Klingons and Tribbles are merely things. It’s fun to see them on screen as realized in this Abramsverse take on Star Trek, but the feeling of unknown adventure and discovery that is so intrinsic to everything that the series represents is nowhere to be found. This is a tale of intrigue, one where shadowy plots and political machinations ultimately take center stage. It is a Big Story with a sweeping focus, but it feels all wrong. Strip away the Enterprise, the familiar names and nods, and you’ve basically got a distant-future follow-up to Mission Impossible III.
The performances support this refusal to embrace the core ideals of Star Trek, less because of any one actor’s lacking talents and more because the writing just isn’t there for those in the supporting cast. The Enterprise crewmembers get their expected moments to ham it up in front of the camera, but we come back now to how forced it all feels. Karl Urban continues to deliver the best Deforest Kelley impression out there, but it’s all one-liners. Simon Pegg and Anton Yelchin feel like under-realized caricatures of Scotty and Chekov, respectively. John Cho’s Sulu is nearly invisible. Zoe Saldana’s Uhura would be as well, if not for her necessary presence as the Love Interest.

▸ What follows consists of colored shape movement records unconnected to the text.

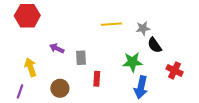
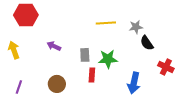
gray rectangle: (81, 58) -> (85, 55), moved
green star: (132, 62) -> (108, 59), moved
yellow arrow: (30, 67) -> (14, 50), moved

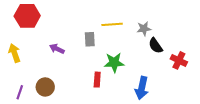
gray rectangle: (85, 55) -> (90, 39), moved
red cross: (166, 67) -> (179, 60), moved
brown circle: (57, 84) -> (45, 87), moved

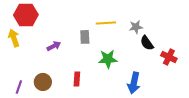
purple arrow: (57, 49) -> (54, 46), turned 128
yellow arrow: (14, 53) -> (14, 38), moved
red rectangle: (97, 80) -> (77, 79), moved

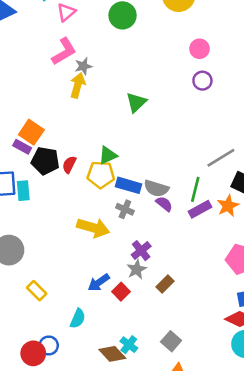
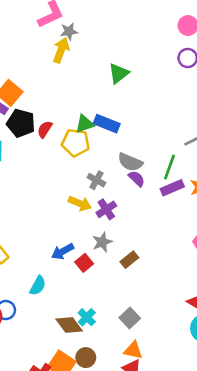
blue rectangle: (129, 185) -> (107, 124), moved
yellow arrow: (93, 228) -> (80, 203), moved, size x0.7
purple cross: (141, 251) -> (106, 209), moved

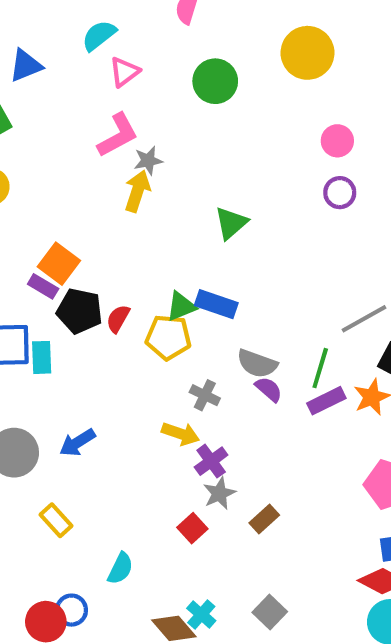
purple cross: (106, 209) -> (211, 461), moved
blue arrow: (63, 251) -> (77, 443), moved

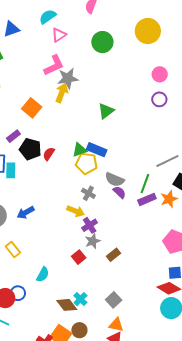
gray star: (148, 161) -> (68, 78), size x1.5
orange square: (59, 264) -> (32, 108), moved
purple rectangle: (43, 286) -> (13, 136), turned -72
yellow pentagon: (168, 337) -> (86, 163), moved

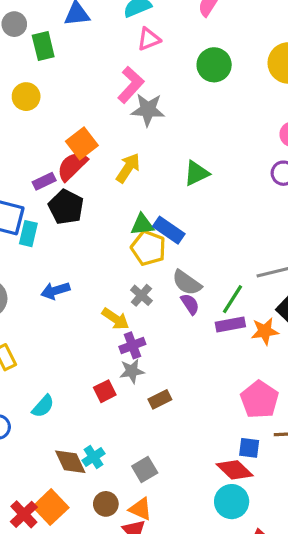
pink L-shape: (54, 65) -> (131, 85), turned -35
yellow arrow: (62, 93) -> (128, 168), moved
red semicircle: (49, 154) -> (72, 166), moved, size x1.5
blue arrow: (26, 213) -> (55, 291), moved
brown circle: (79, 330) -> (106, 504), moved

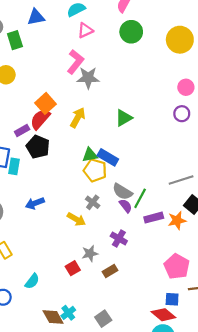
green circle: (214, 65) -> (131, 32), moved
green line: (233, 299) -> (140, 198), moved
purple cross: (132, 345) -> (119, 239), moved, turned -35

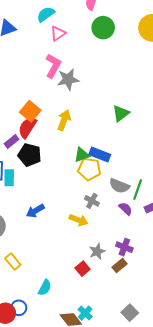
green triangle: (124, 118) -> (121, 113), moved
purple semicircle: (126, 206) -> (125, 209), moved
purple cross: (119, 239) -> (124, 247), moved
gray square: (103, 319) -> (130, 313), moved

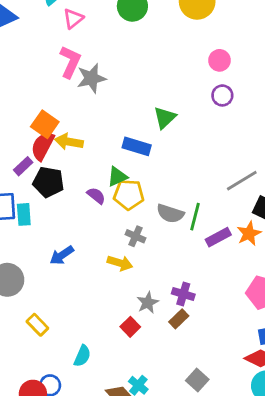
yellow arrow: (64, 120) -> (69, 142), moved, turned -96
blue rectangle: (100, 154) -> (137, 146), moved
purple semicircle: (125, 209) -> (96, 196), moved

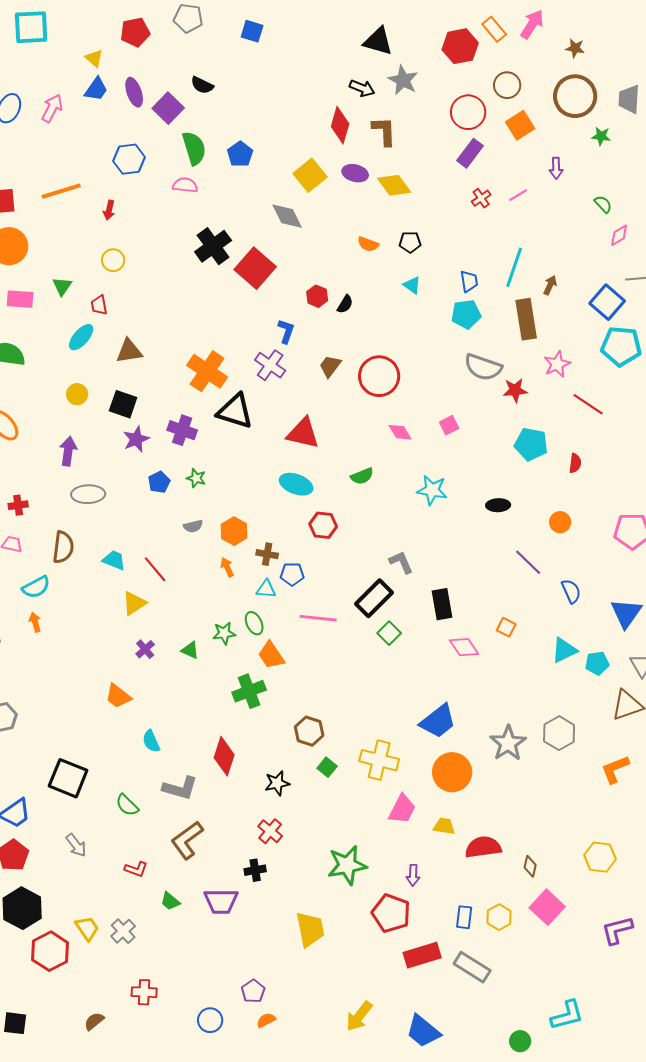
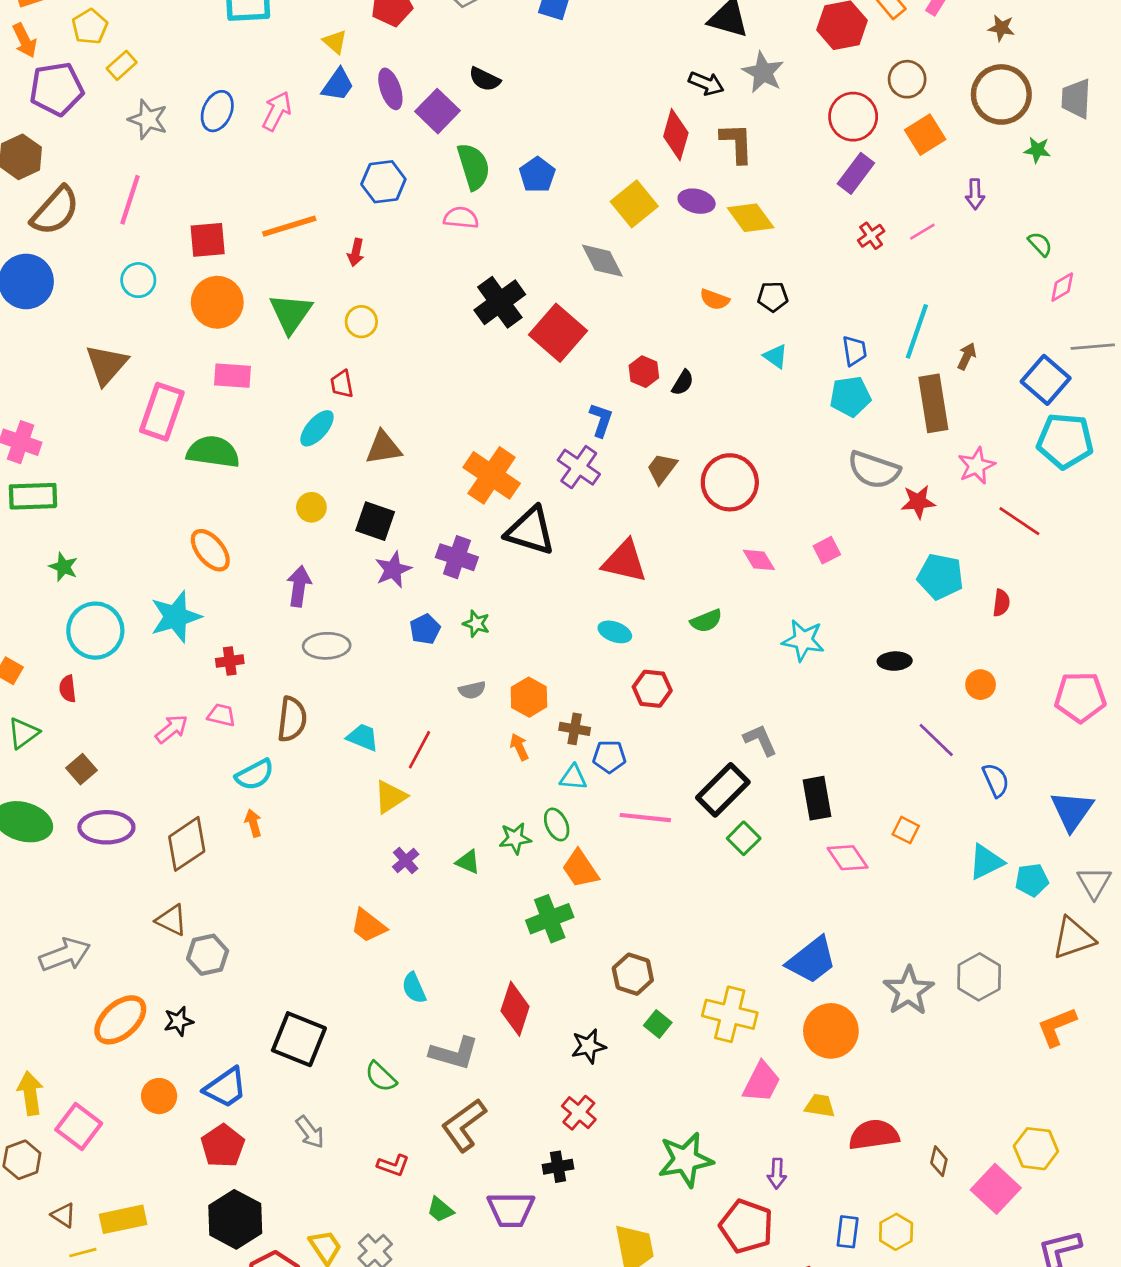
green triangle: (62, 286) -> (291, 313), moved, size x1.6
cyan ellipse: (296, 484) -> (615, 632), size x0.7
red line: (155, 569) -> (419, 750), turned 68
pink square: (547, 907) -> (996, 1189), moved

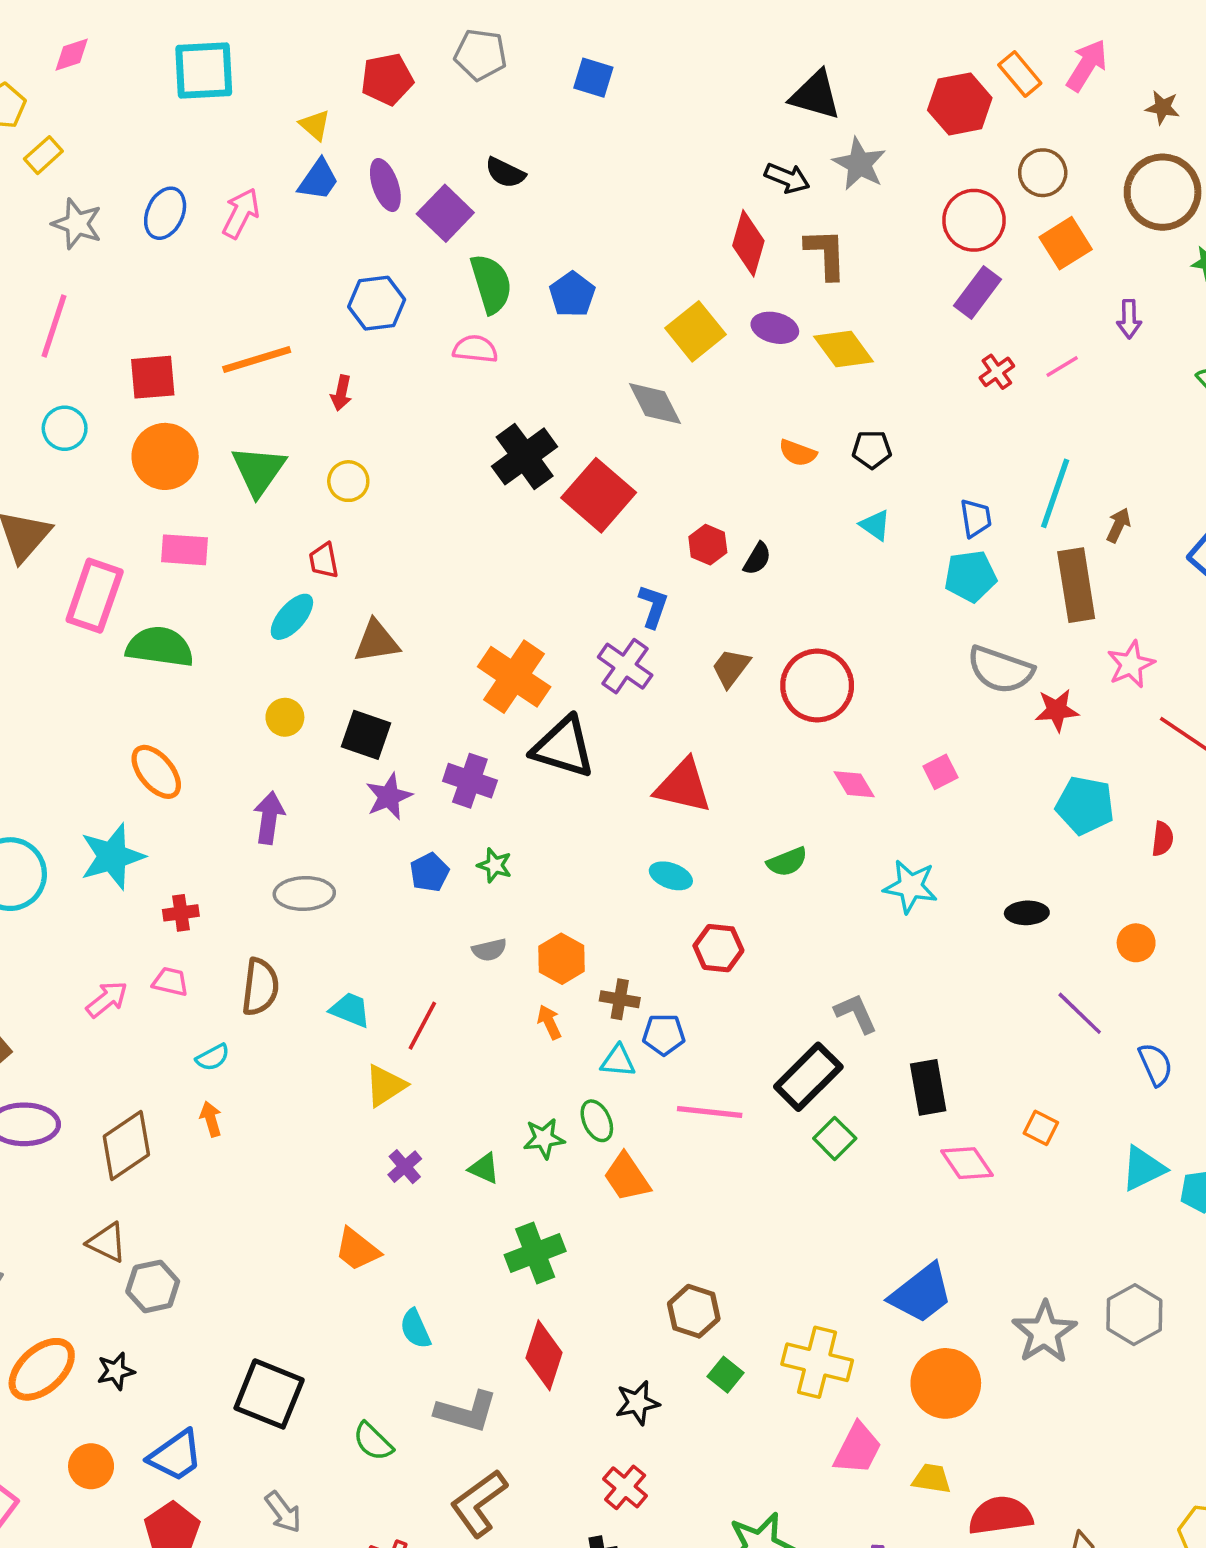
cyan semicircle: (255, 775) -> (213, 1057), size x0.7
green cross: (550, 919) -> (535, 1253), moved

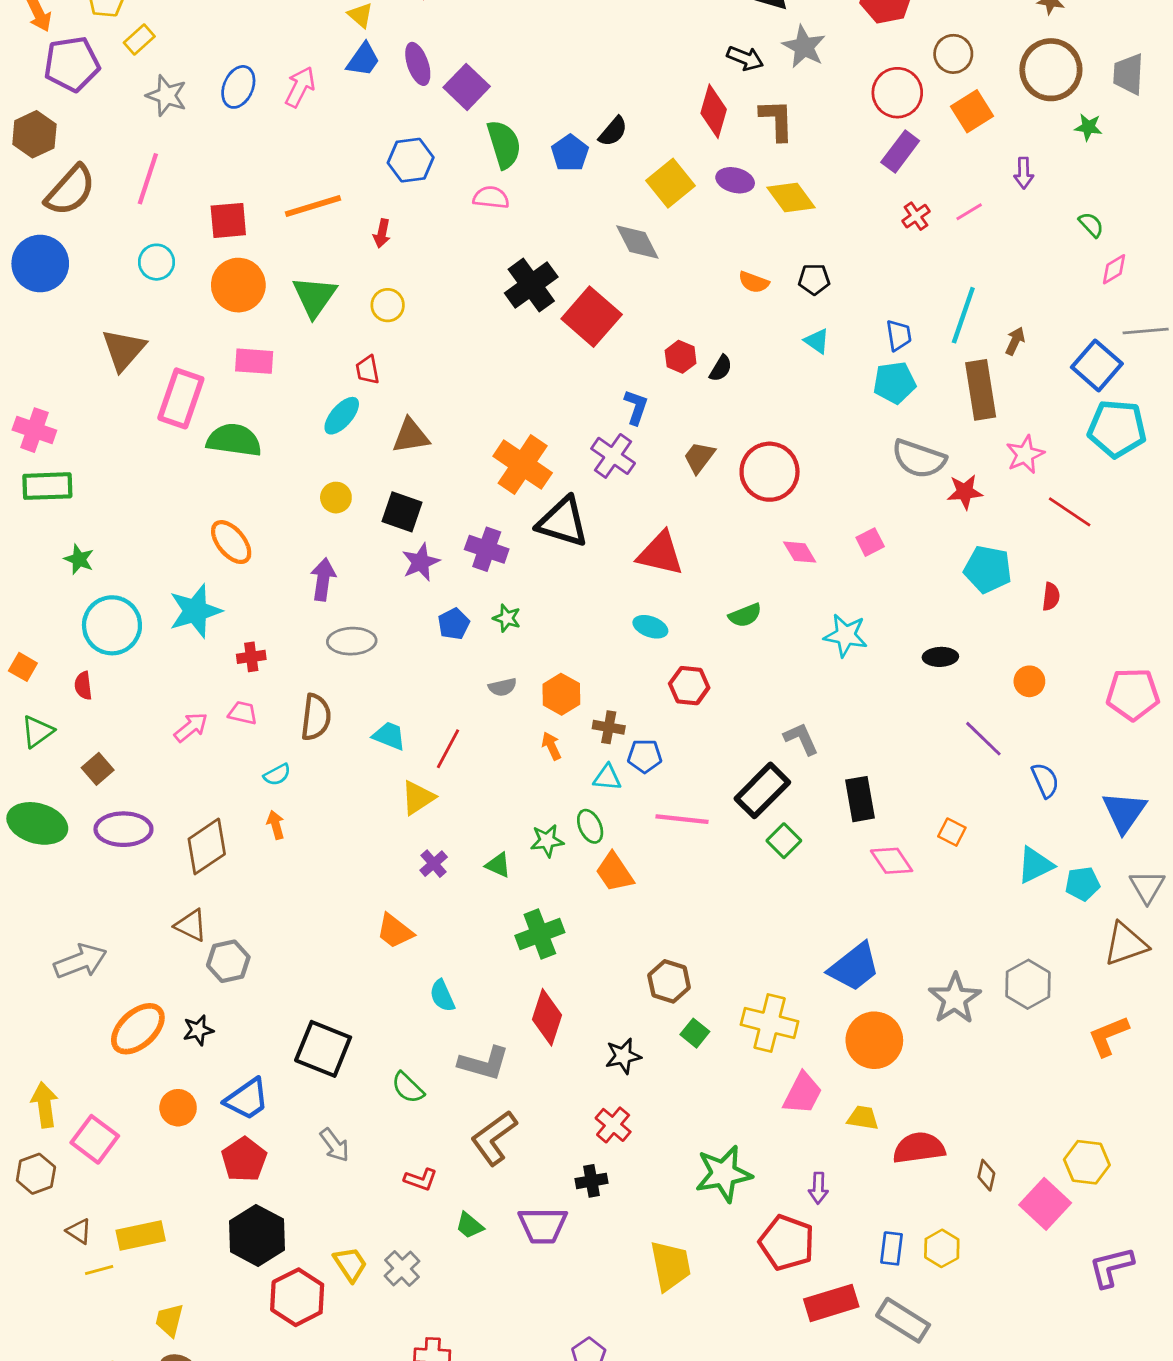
black semicircle: (505, 173) -> (613, 131), moved, turned -76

The three main players – Chris Pine’s Kirk, Zachary Quinto’s Spock, and Benedict Cumberbatch’s newcomer antagonist John Harrison – fare better, but only just. Pine finds his inner-Shatner, blustering around like an outer space cowboy until he learns some all-important Lessons and rises to challenge of being the leader that everyone knows he can be. Quinto is similarly steeped in the teachings of Leonard Nimoy. His continuing relationship with Uhura is often played for laughs, but effectively so. Spock has always been one of science fiction’s most brilliant straight men, and Quinto nails it yet again.
Cumberbatch is a fresh-faced new arrival and he brings a real sense of menace to his performance, an impressive feat for a character that could easily have been written as a one-note Villain. His Harrison exists in a grey-shaded space, a fact which becomes increasingly apparent as we come to know him in the film’s second and third acts. The success of the character is a combined result of writing and performance: the script paints a meaty and complex figure in Harrison, and Cumberbatch rises to the challenge of delivering a captivating take on the writers’ words.
The result is an uneven pre-summer blockbuster that is nonetheless absolutely worth seeing on a giant screen. Abrams gives good fantasy, and while Star Trek might not be the best platform for such an approach, this remains an objectively entertaining film. Diehard fans will benefit most from putting aside all preconceived notions about what the story could or should be and simply letting it wash over them. Like 2009’s reboot, Star Trek Into Darkness is one for the mainstream that takes to heart a familiar pointy-eared fellow’s memorable bit of sage advice: “The needs of the many outweigh the needs of the few, or the one.”